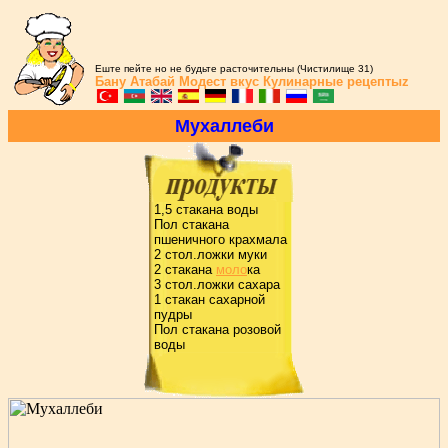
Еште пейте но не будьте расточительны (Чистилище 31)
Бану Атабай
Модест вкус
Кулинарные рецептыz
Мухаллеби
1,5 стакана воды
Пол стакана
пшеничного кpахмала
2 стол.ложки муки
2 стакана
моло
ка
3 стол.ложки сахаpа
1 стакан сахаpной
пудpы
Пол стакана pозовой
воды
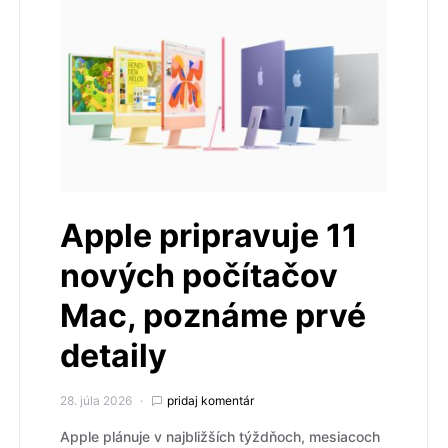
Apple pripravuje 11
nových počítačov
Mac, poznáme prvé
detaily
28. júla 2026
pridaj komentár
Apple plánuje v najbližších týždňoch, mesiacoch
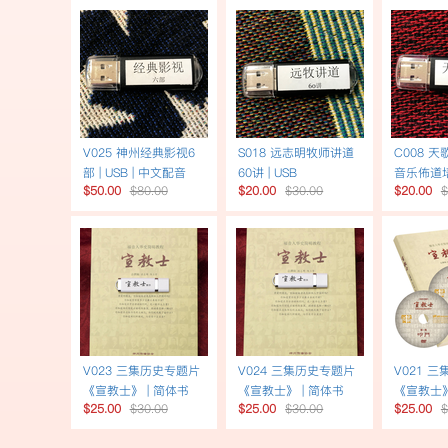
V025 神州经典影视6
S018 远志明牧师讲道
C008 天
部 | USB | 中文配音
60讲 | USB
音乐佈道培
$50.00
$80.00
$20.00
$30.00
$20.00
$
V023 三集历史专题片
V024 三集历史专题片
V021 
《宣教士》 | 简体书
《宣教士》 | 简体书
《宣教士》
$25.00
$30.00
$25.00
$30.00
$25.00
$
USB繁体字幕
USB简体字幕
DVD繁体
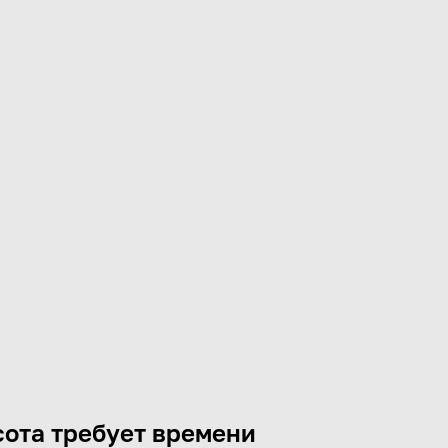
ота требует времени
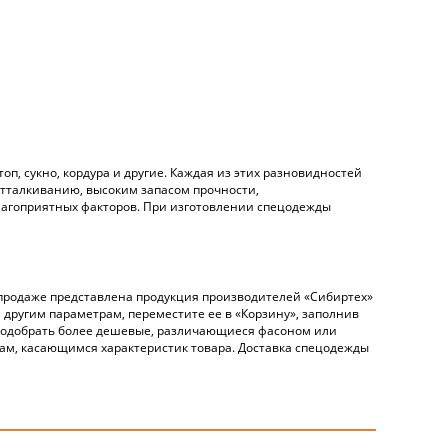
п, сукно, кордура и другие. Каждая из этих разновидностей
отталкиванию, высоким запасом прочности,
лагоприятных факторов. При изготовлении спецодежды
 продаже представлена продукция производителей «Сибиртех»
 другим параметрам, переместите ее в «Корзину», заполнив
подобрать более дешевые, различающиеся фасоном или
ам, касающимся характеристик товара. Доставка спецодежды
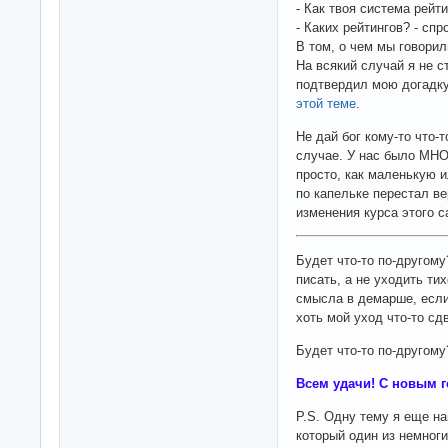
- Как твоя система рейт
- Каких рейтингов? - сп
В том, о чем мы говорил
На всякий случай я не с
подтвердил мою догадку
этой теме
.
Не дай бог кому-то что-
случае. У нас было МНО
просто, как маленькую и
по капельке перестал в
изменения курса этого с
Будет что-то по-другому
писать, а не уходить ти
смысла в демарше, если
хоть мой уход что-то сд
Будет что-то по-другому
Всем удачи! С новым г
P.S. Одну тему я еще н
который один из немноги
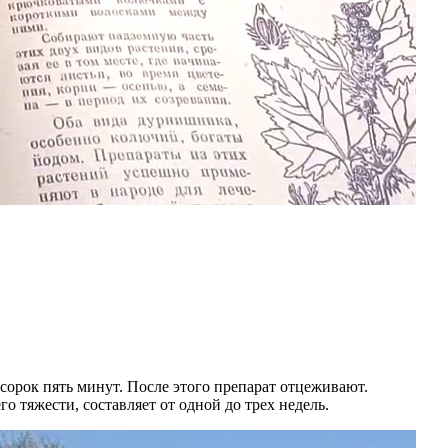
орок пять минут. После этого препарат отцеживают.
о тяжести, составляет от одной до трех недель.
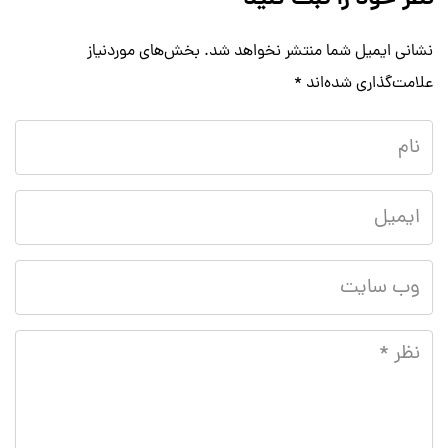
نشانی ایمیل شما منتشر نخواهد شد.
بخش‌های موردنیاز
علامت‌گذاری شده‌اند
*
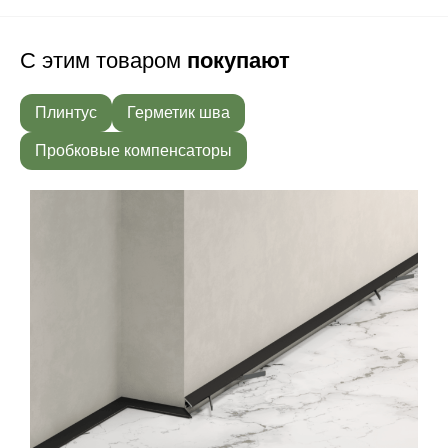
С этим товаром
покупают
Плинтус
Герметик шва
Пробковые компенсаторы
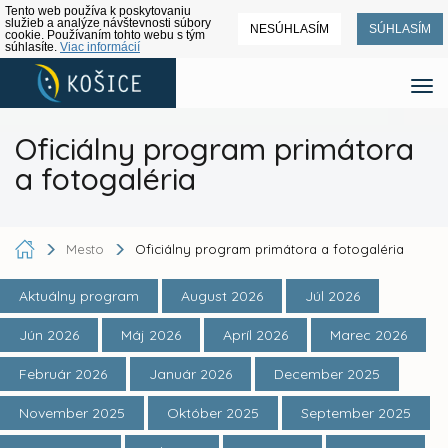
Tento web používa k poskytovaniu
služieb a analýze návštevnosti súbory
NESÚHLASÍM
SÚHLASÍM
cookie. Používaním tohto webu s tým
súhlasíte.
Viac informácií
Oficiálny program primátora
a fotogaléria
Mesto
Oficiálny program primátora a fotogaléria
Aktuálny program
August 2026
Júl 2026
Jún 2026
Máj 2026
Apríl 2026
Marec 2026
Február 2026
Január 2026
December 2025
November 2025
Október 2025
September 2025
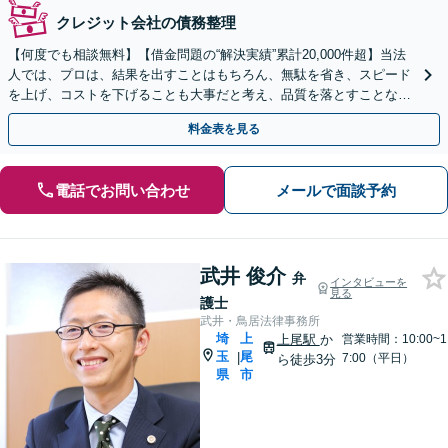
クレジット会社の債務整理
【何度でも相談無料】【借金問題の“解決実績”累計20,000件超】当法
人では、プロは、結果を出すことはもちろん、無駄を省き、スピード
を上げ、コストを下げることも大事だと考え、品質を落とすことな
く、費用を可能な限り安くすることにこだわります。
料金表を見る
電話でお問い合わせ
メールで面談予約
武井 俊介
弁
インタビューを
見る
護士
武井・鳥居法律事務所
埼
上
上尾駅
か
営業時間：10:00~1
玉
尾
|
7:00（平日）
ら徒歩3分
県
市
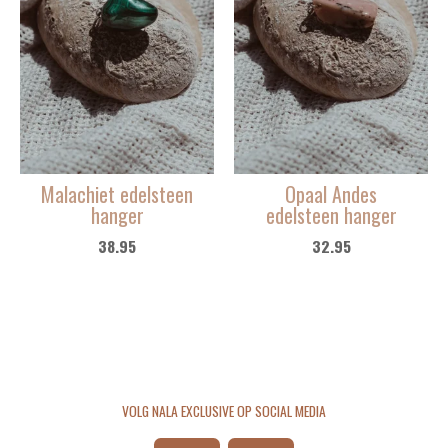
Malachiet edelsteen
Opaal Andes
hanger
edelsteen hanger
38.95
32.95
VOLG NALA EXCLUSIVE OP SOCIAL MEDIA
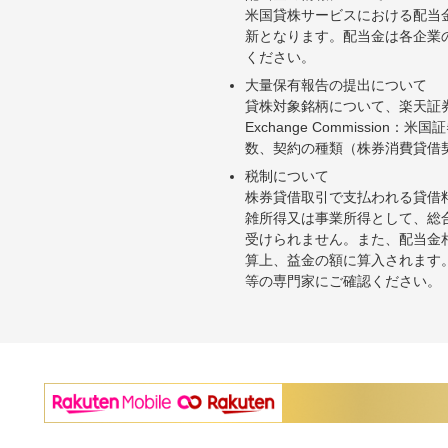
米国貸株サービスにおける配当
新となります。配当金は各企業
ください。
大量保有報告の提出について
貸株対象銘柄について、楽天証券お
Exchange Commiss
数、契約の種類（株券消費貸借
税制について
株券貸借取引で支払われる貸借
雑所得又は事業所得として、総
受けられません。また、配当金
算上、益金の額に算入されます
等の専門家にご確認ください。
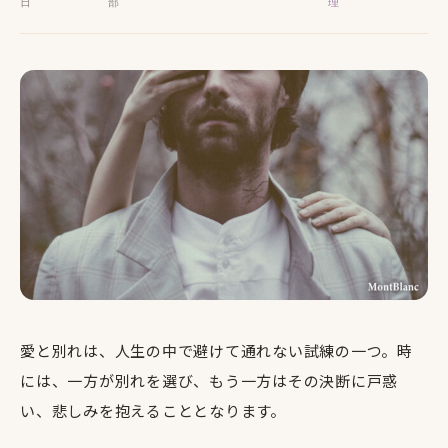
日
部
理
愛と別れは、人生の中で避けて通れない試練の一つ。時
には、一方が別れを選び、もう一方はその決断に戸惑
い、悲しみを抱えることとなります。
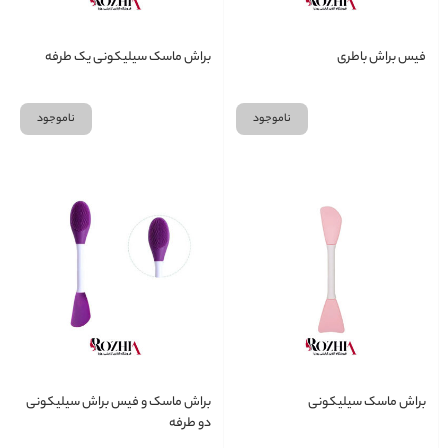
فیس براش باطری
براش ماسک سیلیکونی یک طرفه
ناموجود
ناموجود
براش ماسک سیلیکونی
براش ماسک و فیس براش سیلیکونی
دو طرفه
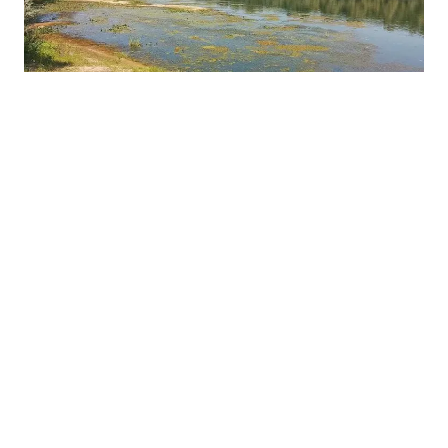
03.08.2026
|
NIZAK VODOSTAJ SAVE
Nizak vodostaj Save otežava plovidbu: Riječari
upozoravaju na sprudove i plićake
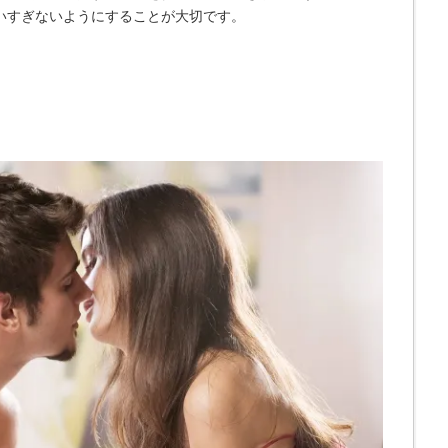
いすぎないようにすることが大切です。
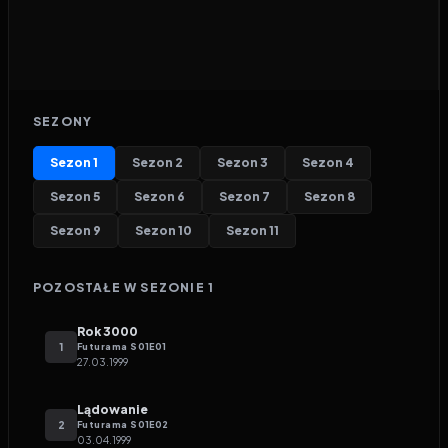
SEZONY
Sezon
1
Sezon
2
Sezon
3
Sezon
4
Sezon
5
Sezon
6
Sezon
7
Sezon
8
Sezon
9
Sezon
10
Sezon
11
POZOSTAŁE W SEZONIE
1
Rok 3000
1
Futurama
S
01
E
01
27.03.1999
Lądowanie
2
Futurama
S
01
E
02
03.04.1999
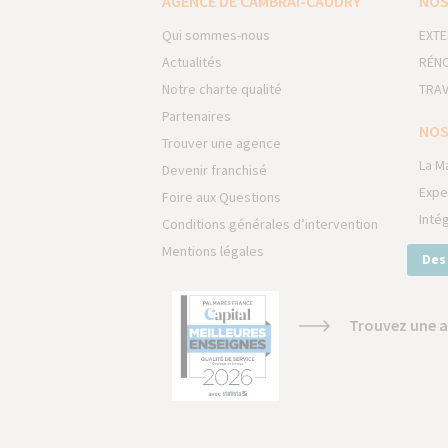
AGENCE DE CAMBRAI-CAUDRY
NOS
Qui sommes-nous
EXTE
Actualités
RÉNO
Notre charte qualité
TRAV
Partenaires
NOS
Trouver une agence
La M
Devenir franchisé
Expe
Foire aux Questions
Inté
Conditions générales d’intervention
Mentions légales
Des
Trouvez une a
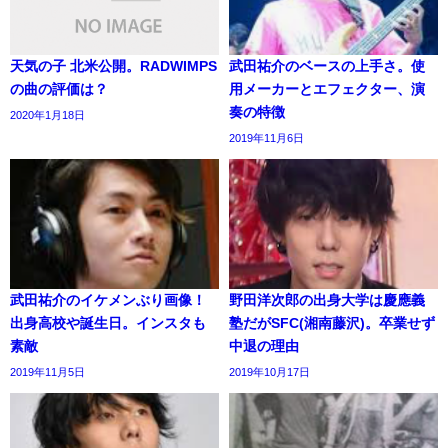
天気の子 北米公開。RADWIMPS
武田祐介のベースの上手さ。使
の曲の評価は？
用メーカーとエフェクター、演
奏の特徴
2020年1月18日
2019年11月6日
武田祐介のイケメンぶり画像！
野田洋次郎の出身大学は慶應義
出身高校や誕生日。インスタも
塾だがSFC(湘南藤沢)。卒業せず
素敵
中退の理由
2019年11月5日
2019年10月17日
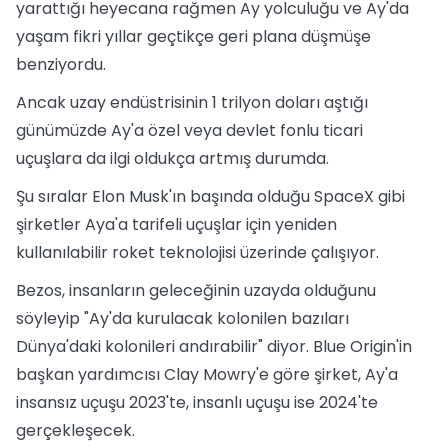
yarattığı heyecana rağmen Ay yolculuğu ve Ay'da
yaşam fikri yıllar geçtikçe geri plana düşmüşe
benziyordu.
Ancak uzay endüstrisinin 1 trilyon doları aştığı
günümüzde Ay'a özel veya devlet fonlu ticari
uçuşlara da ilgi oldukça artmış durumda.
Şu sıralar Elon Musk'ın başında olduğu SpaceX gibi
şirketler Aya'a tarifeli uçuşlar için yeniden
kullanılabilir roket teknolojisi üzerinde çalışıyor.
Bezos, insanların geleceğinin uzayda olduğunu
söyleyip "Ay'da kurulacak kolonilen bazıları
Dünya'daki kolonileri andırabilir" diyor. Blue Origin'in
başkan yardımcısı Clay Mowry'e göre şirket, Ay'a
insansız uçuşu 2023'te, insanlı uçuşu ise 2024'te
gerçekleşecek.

·····

■ **What the task asks**:
From the first line to the last, set down the records word for word and drop the images.

■ **Solution below**:
Еште пейте но не будьте расточительны (Чистилище 31)
Бану Атабай
Модест вкус
Кулинарные рецептыz
Мухаллеби
1,5 стакана воды
Пол стакана
пшеничного кpахмала
2 стол.ложки муки
2 стакана
моло
ка
3 стол.ложки сахаpа
1 стакан сахаpной
пудpы
Пол стакана pозовой
воды
Apple pripravuje 11
nových počítačov
Mac, poznáme prvé
detaily
28. júla 2026
pridaj komentár
Apple plánuje v najbližších týždňoch, mesiacoch
V025 神州经典影视6
S018 远志明牧师讲道
C008 天
部 | USB | 中文配音
60讲 | USB
音乐佈道培
$50.00
$80.00
$20.00
$30.00
$20.00
$
V023 三集历史专题片
V024 三集历史专题片
V021 
《宣教士》 | 简体书
《宣教士》 | 简体书
《宣教士》
$25.00
$30.00
$25.00
$30.00
$25.00
$
USB繁体字幕
USB简体字幕
DVD繁体
ота требует времени
п, сукно, кордура и другие. Каждая из этих разновидностей
отталкиванию, высоким запасом прочности,
лагоприятных факторов. При изготовлении спецодежды
 продаже представлена продукция производителей «Сибиртех»
 другим параметрам, переместите ее в «Корзину», заполнив
подобрать более дешевые, различающиеся фасоном или
ам, касающимся характеристик товара. Доставка спецодежды
- Как твоя система рейт
- Каких рейтингов? - сп
В том, о чем мы говорил
На всякий случай я не с
подтвердил мою догадку
этой теме
.
Не дай бог кому-то что-
случае. У нас было МНО
просто, как маленькую и
по капельке перестал в
изменения курса этого с
Будет что-то по-другому
писать, а не уходить ти
смысла в демарше, если
хоть мой уход что-то сд
Будет что-то по-другому
Всем удачи! С новым г
P.S. Одну тему я еще н
который один из немноги
орок пять минут. После этого препарат отцеживают.
о тяжести, составляет от одной до трех недель.
نشانی ایمیل شما منتشر نخواهد شد.
بخش‌های موردنیاز
علامت‌گذاری شده‌اند
*
С этим товаром
покупают
Плинтус
Герметик шва
Пробковые компенсаторы
Tento web používa k poskytovaniu
služieb a analýze návštevnosti súbory
NESÚHLASÍM
SÚHLASÍM
cookie. Používaním tohto webu s tým
súhlasíte.
Viac informácií
Oficiálny program primátora
a fotogaléria
Mesto
Oficiálny program primátora a fotogaléria
Aktuálny program
August 2026
Júl 2026
Jún 2026
Máj 2026
Apríl 2026
Marec 2026
Február 2026
Január 2026
December 2025
November 2025
Október 2025
September 2025
クレジット会社の債務整理
【何度でも相談無料】【借金問題の“解決実績”累計20,000件超】当法
人では、プロは、結果を出すことはもちろん、無駄を省き、スピード
を上げ、コストを下げることも大事だと考え、品質を落とすことな
く、費用を可能な限り安くすることにこだわります。
料金表を見る
電話でお問い合わせ
メールで面談予約
武井 俊介
弁
インタビューを
見る
護士
武井・鳥居法律事務所
埼
上
上尾駅
か
営業時間：10:00~1
玉
尾
|
7:00（平日）
ら徒歩3分
県
市
Malachiet edelsteen
Opaal Andes
hanger
edelsteen hanger
38.95
32.95
VOLG NALA EXCLUSIVE OP SOCIAL MEDIA
米国貸株サービスにおける配当
新となります。配当金は各企業
ください。
大量保有報告の提出について
貸株対象銘柄について、楽天証券お
Exchange Commiss
数、契約の種類（株券消費貸借
税制について
株券貸借取引で支払われる貸借
雑所得又は事業所得として、総
受けられません。また、配当金
算上、益金の額に算入されます
等の専門家にご確認ください。
日
部
理
愛と別れは、人生の中で避けて通れない試練の一つ。時
には、一方が別れを選び、もう一方はその決断に戸惑
い、悲しみを抱えることとなります。
فیس براش باطری
براش ماسک سیلیکونی یک طرفه
ناموجود
ناموجود
براش ماسک سیلیکونی
براش ماسک و فیس براش سیلیکونی
دو طرفه
03.08.2026
|
NIZAK VODOSTAJ SAVE
Nizak vodostaj Save otežava plovidbu: Riječari
upozoravaju na sprudove i plićake
いすぎないようにすることが大切です。
SEZONY
Sezon
1
Sezon
2
Sezon
3
Sezon
4
Sezon
5
Sezon
6
Sezon
7
Sezon
8
Sezon
9
Sezon
10
Sezon
11
POZOSTAŁE W SEZONIE
1
Rok 3000
1
Futurama
S
01
E
01
27.03.1999
Lądowanie
2
Futurama
S
01
E
02
03.04.1999
AGENCE DE CAMBRAI-CAUDRY
NOS
Qui sommes-nous
EXTE
Actualités
RÉNO
Notre charte qualité
TRAV
Partenaires
NOS
Trouver une agence
La M
Devenir franchisé
Expe
Foire aux Questions
Inté
Conditions générales d’intervention
Mentions légales
Des
Trouvez une a
天気の子 北米公開。RADWIMPS
武田祐介のベースの上手さ。使
の曲の評価は？
用メーカーとエフェクター、演
奏の特徴
2020年1月18日
2019年11月6日
武田祐介のイケメンぶり画像！
野田洋次郎の出身大学は慶應義
出身高校や誕生日。インスタも
塾だがSFC(湘南藤沢)。卒業せず
素敵
中退の理由
2019年11月5日
2019年10月17日
yarattığı heyecana rağmen Ay yolculuğu ve Ay'da
yaşam fikri yıllar geçtikçe geri plana düşmüşe
benziyordu.
Ancak uzay endüstrisinin 1 trilyon doları aştığı
günümüzde Ay'a özel veya devlet fonlu ticari
uçuşlara da ilgi oldukça artmış durumda.
Şu sıralar Elon Musk'ın başında olduğu SpaceX gibi
şirketler Aya'a tarifeli uçuşlar için yeniden
kullanılabilir roket teknolojisi üzerinde çalışıyor.
Bezos, insanların geleceğinin uzayda olduğunu
söyleyip "Ay'da kurulacak kolonilen bazıları
Dünya'daki kolonileri andırabilir" diyor. Blue Origin'in
başkan yardımcısı Clay Mowry'e göre şirket, Ay'a
insansız uçuşu 2023'te, insanlı uçuşu ise 2024'te
gerçekleşecek.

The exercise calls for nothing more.